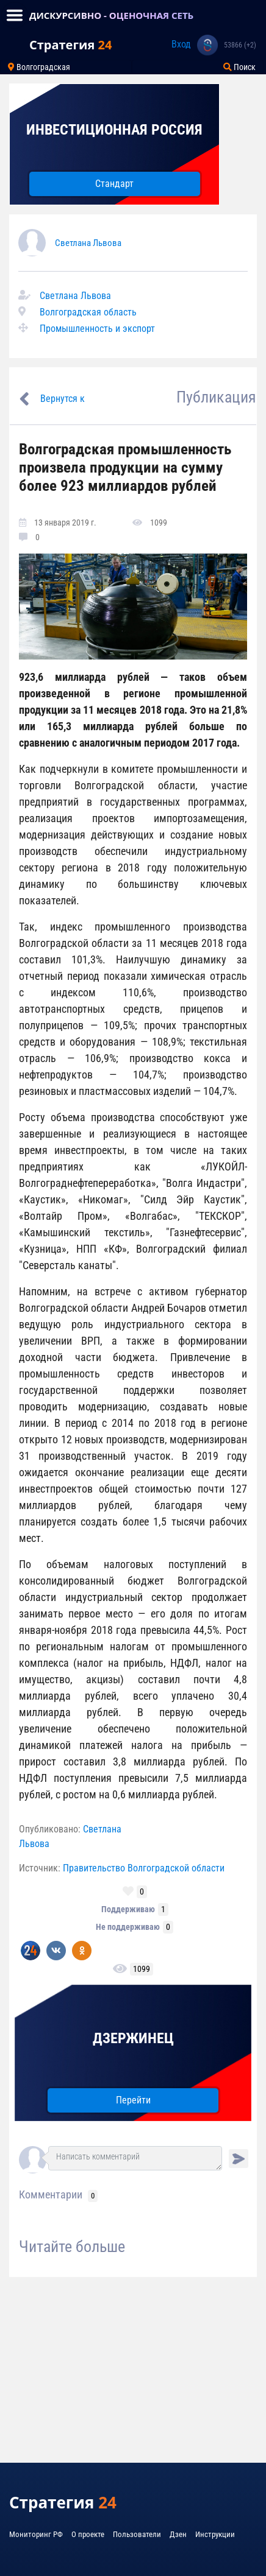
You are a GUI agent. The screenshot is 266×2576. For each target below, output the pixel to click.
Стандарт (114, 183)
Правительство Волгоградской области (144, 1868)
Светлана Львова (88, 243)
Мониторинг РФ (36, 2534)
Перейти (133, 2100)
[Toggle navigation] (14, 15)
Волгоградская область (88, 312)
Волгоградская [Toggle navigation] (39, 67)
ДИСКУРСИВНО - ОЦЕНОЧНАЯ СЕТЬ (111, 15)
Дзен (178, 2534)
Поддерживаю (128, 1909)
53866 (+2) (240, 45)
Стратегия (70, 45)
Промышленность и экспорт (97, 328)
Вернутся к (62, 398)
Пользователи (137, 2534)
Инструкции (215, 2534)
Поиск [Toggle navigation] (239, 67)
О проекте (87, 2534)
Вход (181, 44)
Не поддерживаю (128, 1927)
:::::
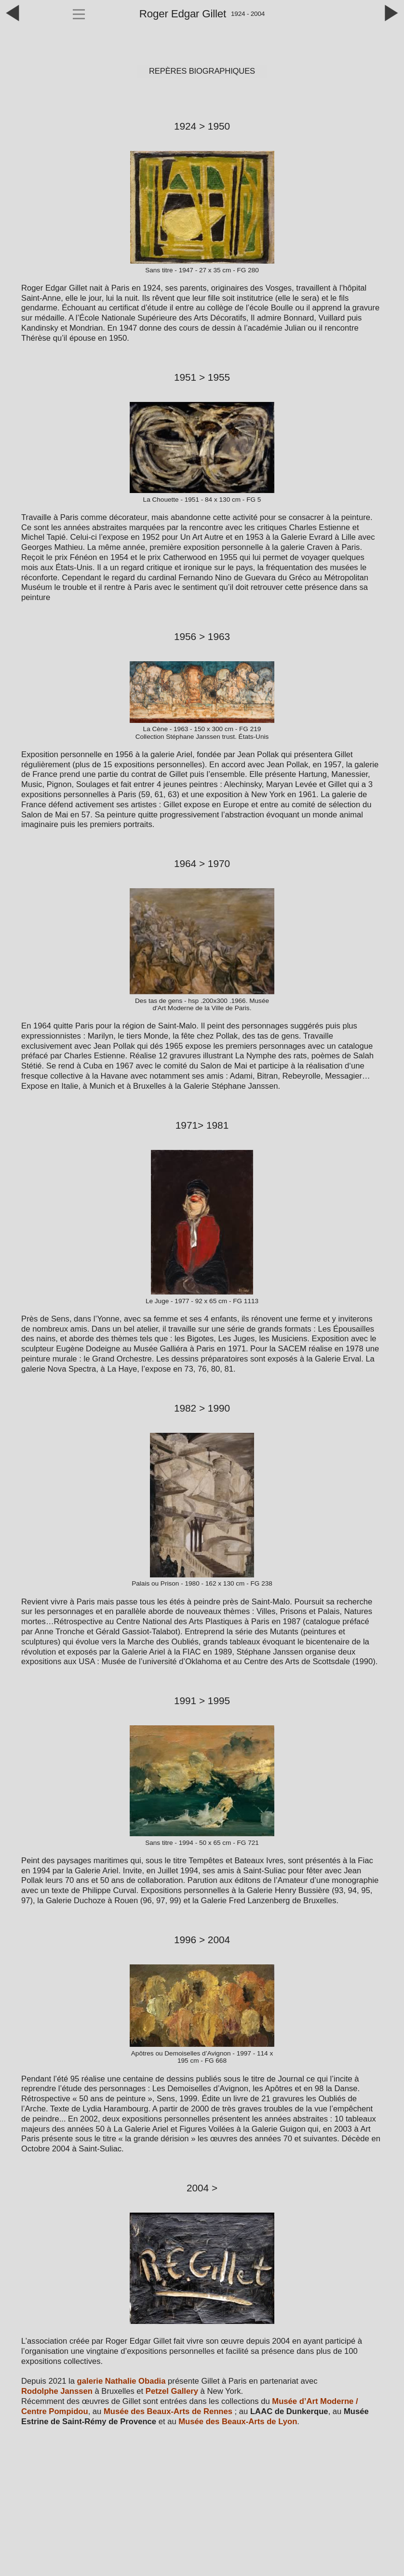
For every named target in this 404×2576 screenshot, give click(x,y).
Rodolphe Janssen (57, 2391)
:::::
**Instructions for the task**. Which lines above run from the one containing "Правительство Волгоградской области" to the one containing "Не поддерживаю (128, 1927)"? Give them again exactly, both ends included.

**Solution to the problem**.
Правительство Волгоградской области (144, 1868)
Светлана Львова (88, 243)
Мониторинг РФ (36, 2534)
Перейти (133, 2100)
[Toggle navigation] (14, 15)
Волгоградская область (88, 312)
Волгоградская [Toggle navigation] (39, 67)
ДИСКУРСИВНО - ОЦЕНОЧНАЯ СЕТЬ (111, 15)
Дзен (178, 2534)
Поддерживаю (128, 1909)
53866 (+2) (240, 45)
Стратегия (70, 45)
Промышленность и экспорт (97, 328)
Вернутся к (62, 398)
Пользователи (137, 2534)
Инструкции (215, 2534)
Поиск [Toggle navigation] (239, 67)
О проекте (87, 2534)
Вход (181, 44)
Не поддерживаю (128, 1927)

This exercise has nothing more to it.